Genes required for cellular UNC-6/netrin localization in Caenorhabditis elegans

Abstract

UNC-6/Netrin is an evolutionarily conserved, secretory axon guidance molecule. In Caenorhabditis elegans, UNC-6 provides positional information to the axons of developing neurons, probably by establishing a concentration gradient from the ventral to the dorsal side of the animal. Although the proper localization of UNC-6 is important for accurate neuronal network formation, little is known about how its localization is regulated. Here, to examine the localization mechanism for UNC-6, we generated C. elegans expressing UNC-6 tagged with the fluorescent protein Venus and identified 13 genes, which are involved in the cellular localization of VenusUNC-6. For example, in unc-51, unc-14, and unc-104 mutants, the neurons showed an abnormal accumulation of VenusUNC-6 in the cell body and less than normal level of VenusUNC-6 in the axon. An aberrant accumulation of VenusUNC-6 in muscle cells was seen in unc-18 and unc-68 mutants. unc-51, unc-14, and unc-104 mutants also showed defects in the guidance of dorso-ventral axons, suggesting that the abnormal localization of UNC-6 disturbed the positional information it provides. We propose that these genes regulate the process of UNC-6 secretion: expression, maturation, sorting, transport, or exocytosis.
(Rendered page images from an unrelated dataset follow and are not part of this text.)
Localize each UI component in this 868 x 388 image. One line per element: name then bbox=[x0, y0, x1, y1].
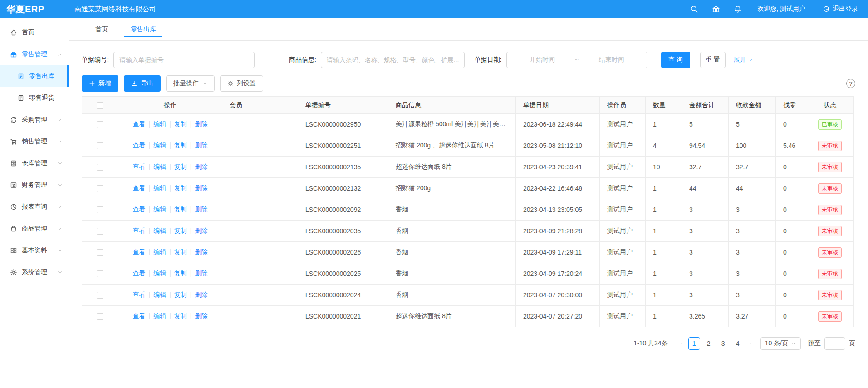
row-checkbox[interactable] bbox=[97, 121, 103, 128]
copy-link[interactable]: 复制 bbox=[174, 206, 187, 213]
company-name: 南通某某网络科技有限公司 bbox=[74, 5, 156, 14]
row-checkbox[interactable] bbox=[97, 313, 103, 320]
view-link[interactable]: 查看 bbox=[133, 184, 146, 192]
row-checkbox[interactable] bbox=[97, 142, 103, 149]
view-link[interactable]: 查看 bbox=[133, 206, 146, 213]
help-icon[interactable]: ? bbox=[846, 79, 855, 88]
sidebar-item-finance-management[interactable]: 财务管理 bbox=[0, 174, 69, 196]
view-link[interactable]: 查看 bbox=[133, 227, 146, 234]
view-link[interactable]: 查看 bbox=[133, 142, 146, 149]
chevron-down-icon bbox=[57, 248, 63, 253]
copy-link[interactable]: 复制 bbox=[174, 270, 187, 277]
table-row: 查看|编辑|复制|删除 LSCK00000002026 香烟 2023-04-0… bbox=[82, 242, 854, 263]
delete-link[interactable]: 删除 bbox=[195, 163, 207, 170]
sidebar-item-system-management[interactable]: 系统管理 bbox=[0, 261, 69, 283]
search-button[interactable]: 查询 bbox=[661, 52, 690, 68]
cell-change: 0 bbox=[776, 178, 806, 199]
sidebar-item-retail-management[interactable]: 零售管理 bbox=[0, 44, 69, 65]
chevron-down-icon bbox=[57, 204, 63, 210]
cell-member bbox=[222, 221, 298, 242]
retail-icon bbox=[10, 51, 17, 58]
delete-link[interactable]: 删除 bbox=[195, 120, 207, 128]
date-range-input[interactable]: 开始时间 ~ 结束时间 bbox=[506, 52, 647, 68]
page-number-2[interactable]: 2 bbox=[703, 337, 715, 350]
sidebar-item-retail-outbound[interactable]: 零售出库 bbox=[0, 65, 69, 87]
copy-link[interactable]: 复制 bbox=[174, 291, 187, 298]
sidebar-item-retail-return[interactable]: 零售退货 bbox=[0, 87, 69, 109]
edit-link[interactable]: 编辑 bbox=[153, 120, 166, 128]
bank-icon[interactable] bbox=[712, 5, 720, 13]
view-link[interactable]: 查看 bbox=[133, 248, 146, 255]
delete-link[interactable]: 删除 bbox=[195, 312, 207, 319]
view-link[interactable]: 查看 bbox=[133, 312, 146, 319]
row-checkbox[interactable] bbox=[97, 228, 103, 235]
edit-link[interactable]: 编辑 bbox=[153, 291, 166, 298]
copy-link[interactable]: 复制 bbox=[174, 312, 187, 319]
copy-link[interactable]: 复制 bbox=[174, 120, 187, 128]
batch-actions-button[interactable]: 批量操作 bbox=[166, 75, 215, 92]
delete-link[interactable]: 删除 bbox=[195, 291, 207, 298]
tab-retail-outbound[interactable]: 零售出库 bbox=[124, 18, 162, 40]
cell-bill-date: 2023-05-08 21:12:10 bbox=[516, 135, 600, 157]
edit-link[interactable]: 编辑 bbox=[153, 270, 166, 277]
bill-no-input[interactable] bbox=[113, 52, 255, 68]
delete-link[interactable]: 删除 bbox=[195, 184, 207, 192]
prev-page-button[interactable] bbox=[676, 337, 687, 350]
copy-link[interactable]: 复制 bbox=[174, 184, 187, 192]
select-all-checkbox[interactable] bbox=[97, 102, 103, 109]
edit-link[interactable]: 编辑 bbox=[153, 248, 166, 255]
page-size-select[interactable]: 10 条/页 bbox=[760, 337, 801, 350]
sidebar-item-product-management[interactable]: 商品管理 bbox=[0, 218, 69, 240]
jump-page-input[interactable] bbox=[824, 337, 845, 350]
next-page-button[interactable] bbox=[745, 337, 756, 350]
cell-bill-no: LSCK00000002950 bbox=[298, 114, 388, 135]
edit-link[interactable]: 编辑 bbox=[153, 142, 166, 149]
sidebar-item-home[interactable]: 首页 bbox=[0, 22, 69, 44]
copy-link[interactable]: 复制 bbox=[174, 142, 187, 149]
view-link[interactable]: 查看 bbox=[133, 163, 146, 170]
logout-button[interactable]: 退出登录 bbox=[823, 5, 858, 13]
edit-link[interactable]: 编辑 bbox=[153, 312, 166, 319]
delete-link[interactable]: 删除 bbox=[195, 270, 207, 277]
delete-link[interactable]: 删除 bbox=[195, 206, 207, 213]
column-settings-button[interactable]: 列设置 bbox=[220, 75, 263, 92]
bell-icon[interactable] bbox=[734, 5, 742, 13]
row-checkbox[interactable] bbox=[97, 270, 103, 277]
edit-link[interactable]: 编辑 bbox=[153, 184, 166, 192]
cell-member bbox=[222, 114, 298, 135]
row-checkbox[interactable] bbox=[97, 249, 103, 256]
page-number-1[interactable]: 1 bbox=[688, 337, 700, 350]
edit-link[interactable]: 编辑 bbox=[153, 206, 166, 213]
sidebar-item-basic-data[interactable]: 基本资料 bbox=[0, 240, 69, 261]
edit-link[interactable]: 编辑 bbox=[153, 227, 166, 234]
export-button[interactable]: 导出 bbox=[124, 75, 161, 92]
tab-home[interactable]: 首页 bbox=[89, 18, 114, 40]
add-button[interactable]: 新增 bbox=[82, 75, 118, 92]
page-number-4[interactable]: 4 bbox=[732, 337, 744, 350]
page-number-3[interactable]: 3 bbox=[717, 337, 729, 350]
row-checkbox[interactable] bbox=[97, 164, 103, 171]
reset-button[interactable]: 重置 bbox=[700, 52, 726, 68]
product-info-input[interactable] bbox=[321, 52, 465, 68]
row-checkbox[interactable] bbox=[97, 185, 103, 192]
row-checkbox[interactable] bbox=[97, 206, 103, 213]
search-icon[interactable] bbox=[690, 5, 698, 13]
view-link[interactable]: 查看 bbox=[133, 291, 146, 298]
view-link[interactable]: 查看 bbox=[133, 120, 146, 128]
delete-link[interactable]: 删除 bbox=[195, 142, 207, 149]
delete-link[interactable]: 删除 bbox=[195, 248, 207, 255]
sidebar-item-sales-management[interactable]: 销售管理 bbox=[0, 131, 69, 152]
edit-link[interactable]: 编辑 bbox=[153, 163, 166, 170]
copy-link[interactable]: 复制 bbox=[174, 163, 187, 170]
copy-link[interactable]: 复制 bbox=[174, 227, 187, 234]
welcome-user[interactable]: 欢迎您, 测试用户 bbox=[757, 5, 805, 13]
row-checkbox[interactable] bbox=[97, 292, 103, 299]
delete-link[interactable]: 删除 bbox=[195, 227, 207, 234]
cell-received-amount: 3 bbox=[729, 263, 776, 285]
expand-link[interactable]: 展开 bbox=[734, 56, 754, 64]
sidebar-item-purchase-management[interactable]: 采购管理 bbox=[0, 109, 69, 131]
sidebar-item-warehouse-management[interactable]: 仓库管理 bbox=[0, 152, 69, 174]
view-link[interactable]: 查看 bbox=[133, 270, 146, 277]
copy-link[interactable]: 复制 bbox=[174, 248, 187, 255]
sidebar-item-report-query[interactable]: 报表查询 bbox=[0, 196, 69, 218]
Our findings provide novel insight into the localization mechanism of the axon guidance molecule UNC-6/Netrin.

Figure 1.—

Expression of Venus∷UNC-6 in living C. elegans. An L4 worm. Right lateral view, anterior is to the right. (A) Expression of Venus∷UNC-6. (B) DIC image of the same worm. Bar, 50 μm. As described previously (Wadsworth et al. 1996), ventral neurons expressed Venus∷UNC-6 (magenta arrows). In addition, ventral muscle (magenta arrowheads), dorsal muscle (white arrowheads), and vulval cells (magenta circle) expressed Venus∷UNC-6. Venus∷UNC-6 expressed by the ventral muscle in the central part of the worm is not visible, because the intensity of the Venus∷UNC-6 in these cells was very low.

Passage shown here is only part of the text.